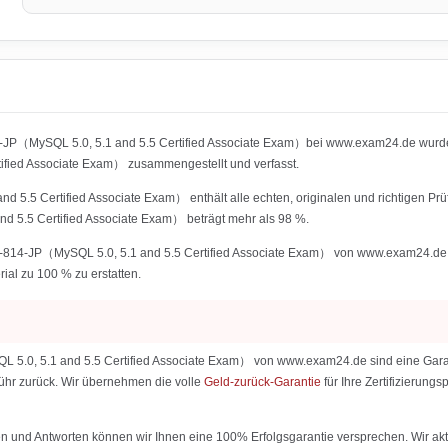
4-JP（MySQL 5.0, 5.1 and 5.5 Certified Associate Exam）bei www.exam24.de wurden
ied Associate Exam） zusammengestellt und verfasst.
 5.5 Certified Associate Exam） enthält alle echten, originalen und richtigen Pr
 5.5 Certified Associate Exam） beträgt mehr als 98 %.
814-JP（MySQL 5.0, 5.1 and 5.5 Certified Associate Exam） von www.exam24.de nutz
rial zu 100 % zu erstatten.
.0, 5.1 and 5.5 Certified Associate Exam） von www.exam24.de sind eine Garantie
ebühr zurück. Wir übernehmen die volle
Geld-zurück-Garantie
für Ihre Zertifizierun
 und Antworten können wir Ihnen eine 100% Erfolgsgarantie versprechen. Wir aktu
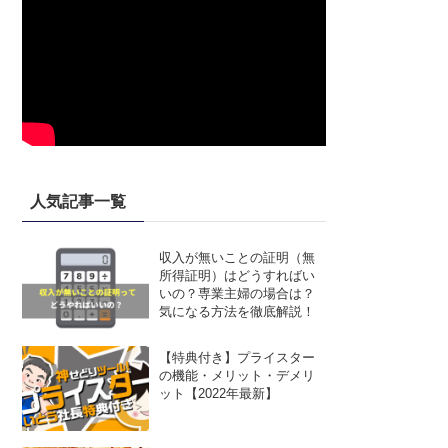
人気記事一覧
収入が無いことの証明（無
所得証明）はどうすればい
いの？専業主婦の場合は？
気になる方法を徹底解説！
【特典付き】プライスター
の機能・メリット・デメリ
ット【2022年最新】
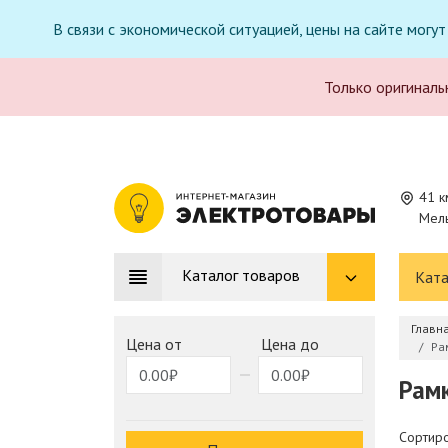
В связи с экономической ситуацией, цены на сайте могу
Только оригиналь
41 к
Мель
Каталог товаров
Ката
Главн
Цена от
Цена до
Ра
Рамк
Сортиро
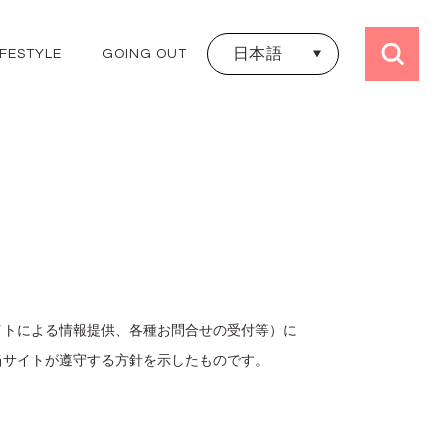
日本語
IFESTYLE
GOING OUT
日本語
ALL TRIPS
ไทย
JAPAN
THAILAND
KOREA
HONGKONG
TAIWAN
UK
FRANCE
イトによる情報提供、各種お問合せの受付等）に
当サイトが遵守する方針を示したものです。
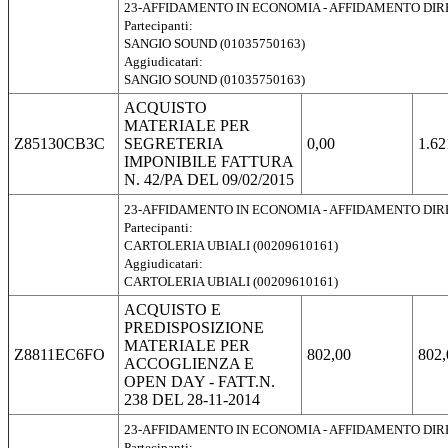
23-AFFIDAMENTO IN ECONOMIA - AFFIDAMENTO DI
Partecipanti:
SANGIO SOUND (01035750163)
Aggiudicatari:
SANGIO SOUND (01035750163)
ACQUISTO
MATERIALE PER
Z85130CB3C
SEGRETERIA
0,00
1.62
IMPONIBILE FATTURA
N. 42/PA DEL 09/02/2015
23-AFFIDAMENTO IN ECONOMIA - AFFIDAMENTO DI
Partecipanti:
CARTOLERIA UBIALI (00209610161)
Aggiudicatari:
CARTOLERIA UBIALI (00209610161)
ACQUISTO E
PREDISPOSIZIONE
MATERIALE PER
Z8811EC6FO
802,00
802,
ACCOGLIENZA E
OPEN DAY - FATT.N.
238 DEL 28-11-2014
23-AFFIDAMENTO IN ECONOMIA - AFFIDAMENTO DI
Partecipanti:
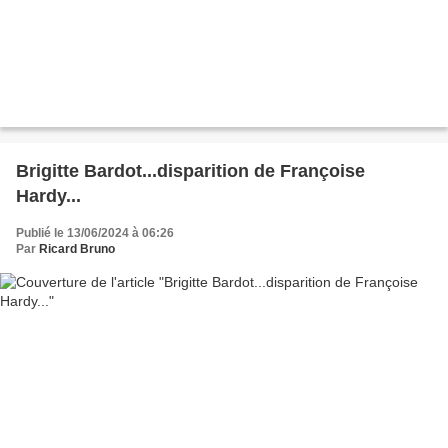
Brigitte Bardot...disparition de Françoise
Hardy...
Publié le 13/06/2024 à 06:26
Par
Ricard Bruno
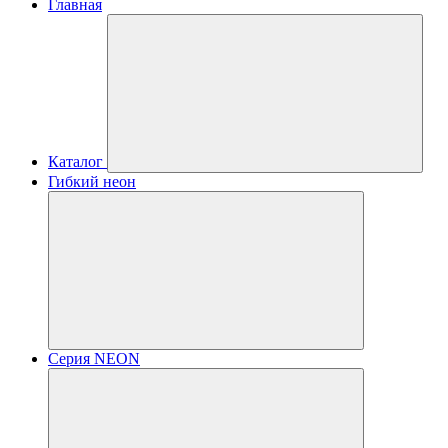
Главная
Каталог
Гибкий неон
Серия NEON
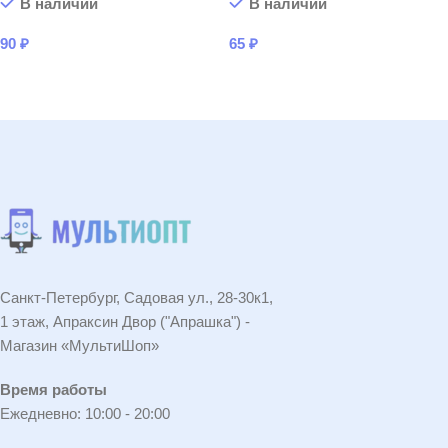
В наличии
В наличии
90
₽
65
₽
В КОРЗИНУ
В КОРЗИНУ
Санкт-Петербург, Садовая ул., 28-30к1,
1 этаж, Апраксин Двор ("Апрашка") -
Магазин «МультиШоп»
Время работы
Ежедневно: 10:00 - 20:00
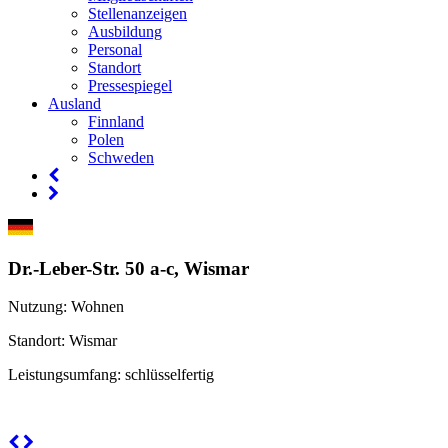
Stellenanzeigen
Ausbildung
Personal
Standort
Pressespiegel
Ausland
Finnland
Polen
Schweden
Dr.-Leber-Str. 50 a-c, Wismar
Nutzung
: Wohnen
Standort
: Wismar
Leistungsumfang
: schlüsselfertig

::::::::

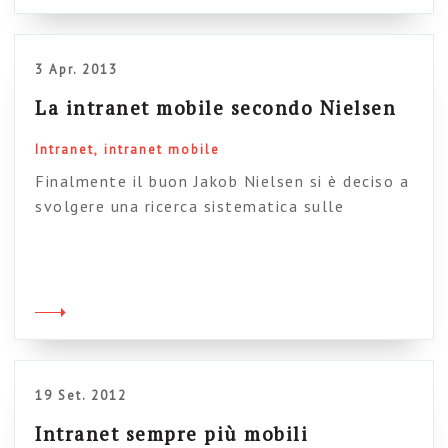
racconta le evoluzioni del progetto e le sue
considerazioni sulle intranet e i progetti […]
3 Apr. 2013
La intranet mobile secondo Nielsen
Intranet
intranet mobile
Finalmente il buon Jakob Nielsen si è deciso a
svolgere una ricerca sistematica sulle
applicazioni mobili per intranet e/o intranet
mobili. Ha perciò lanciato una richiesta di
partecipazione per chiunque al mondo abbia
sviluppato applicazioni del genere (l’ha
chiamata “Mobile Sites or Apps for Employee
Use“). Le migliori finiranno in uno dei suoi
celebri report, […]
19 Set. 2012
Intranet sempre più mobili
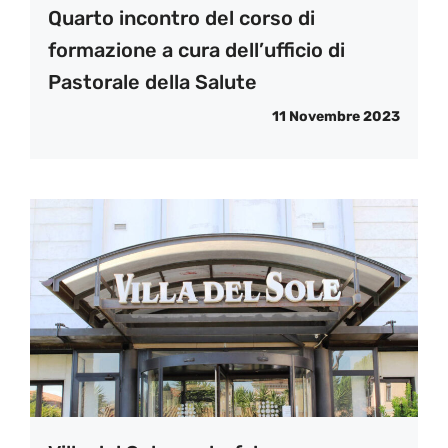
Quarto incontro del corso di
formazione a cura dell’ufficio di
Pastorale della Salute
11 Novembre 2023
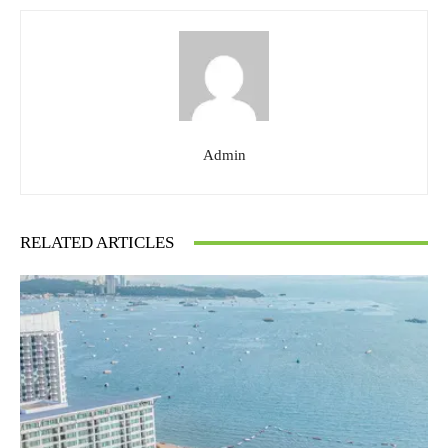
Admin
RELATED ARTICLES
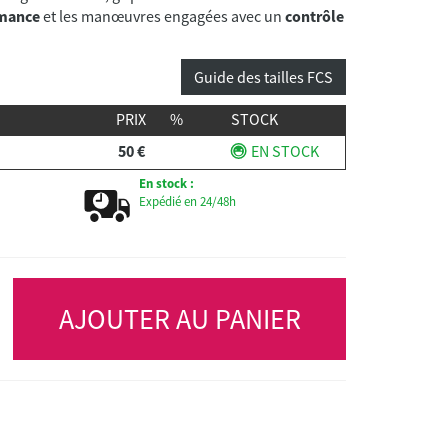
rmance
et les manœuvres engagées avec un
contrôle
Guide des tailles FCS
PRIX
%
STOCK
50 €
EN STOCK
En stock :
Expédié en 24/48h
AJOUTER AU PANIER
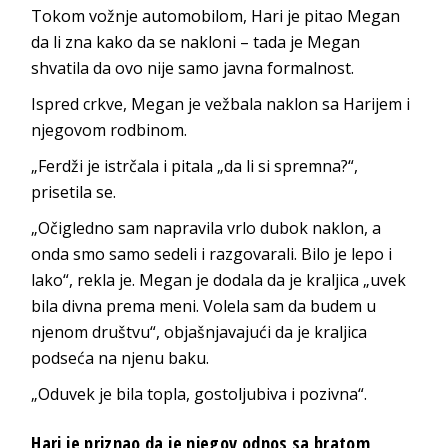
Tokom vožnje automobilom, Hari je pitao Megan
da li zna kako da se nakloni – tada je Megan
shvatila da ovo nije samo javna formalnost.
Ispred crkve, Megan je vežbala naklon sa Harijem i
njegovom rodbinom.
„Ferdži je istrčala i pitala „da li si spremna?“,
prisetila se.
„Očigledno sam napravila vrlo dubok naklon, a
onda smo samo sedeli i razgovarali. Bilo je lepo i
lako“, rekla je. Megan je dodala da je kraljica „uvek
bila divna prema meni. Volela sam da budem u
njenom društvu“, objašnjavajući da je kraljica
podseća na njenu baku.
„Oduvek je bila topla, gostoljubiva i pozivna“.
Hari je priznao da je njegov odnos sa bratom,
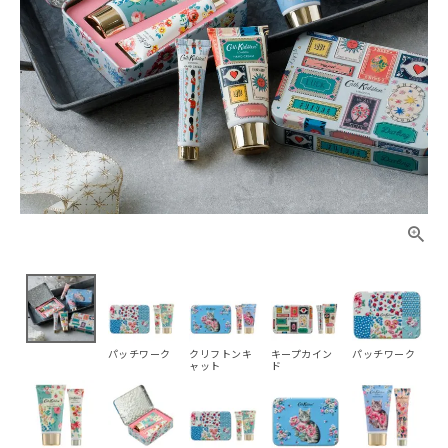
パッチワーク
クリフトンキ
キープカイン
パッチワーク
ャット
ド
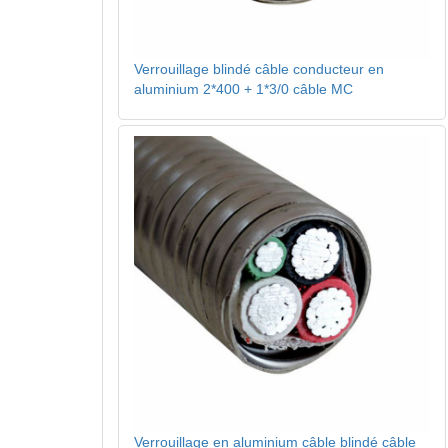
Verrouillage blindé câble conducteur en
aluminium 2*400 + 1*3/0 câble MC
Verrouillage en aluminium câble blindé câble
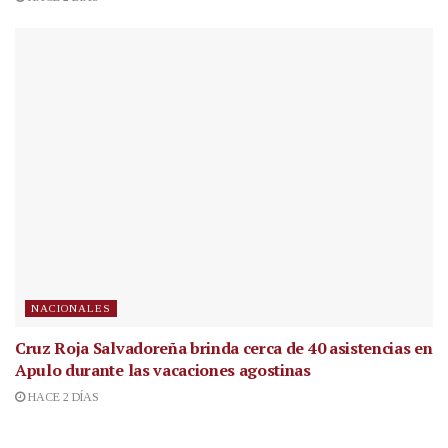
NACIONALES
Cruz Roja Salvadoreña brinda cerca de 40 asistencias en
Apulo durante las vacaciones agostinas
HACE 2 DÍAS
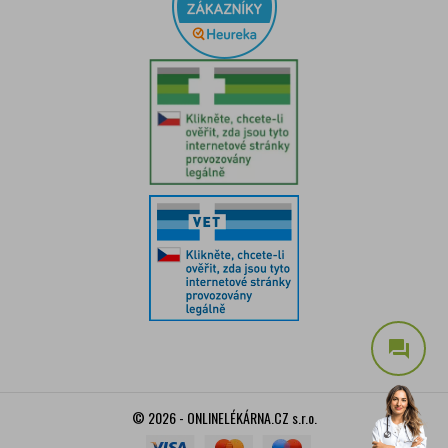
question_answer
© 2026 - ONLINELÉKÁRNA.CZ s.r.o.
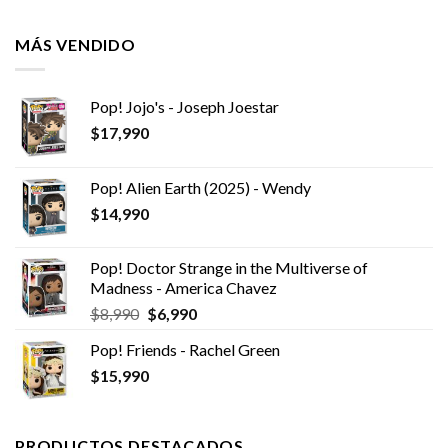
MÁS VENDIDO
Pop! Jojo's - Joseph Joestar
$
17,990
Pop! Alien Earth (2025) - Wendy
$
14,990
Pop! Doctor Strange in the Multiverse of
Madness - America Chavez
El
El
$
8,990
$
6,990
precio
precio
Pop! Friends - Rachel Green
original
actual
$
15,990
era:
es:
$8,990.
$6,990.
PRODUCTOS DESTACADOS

::::::::

■ TASK OBJECTIVE ■
Copy each line of the listing that contains "Exam".

■ WRITTEN RESPONSE ■
4-JP（MySQL 5.0, 5.1 and 5.5 Certified Associate Exam）bei www.exam24.de wurden
ied Associate Exam） zusammengestellt und verfasst.
 5.5 Certified Associate Exam） enthält alle echten, originalen und richtigen Pr
 5.5 Certified Associate Exam） beträgt mehr als 98 %.
814-JP（MySQL 5.0, 5.1 and 5.5 Certified Associate Exam） von www.exam24.de nutz
.0, 5.1 and 5.5 Certified Associate Exam） von www.exam24.de sind eine Garantie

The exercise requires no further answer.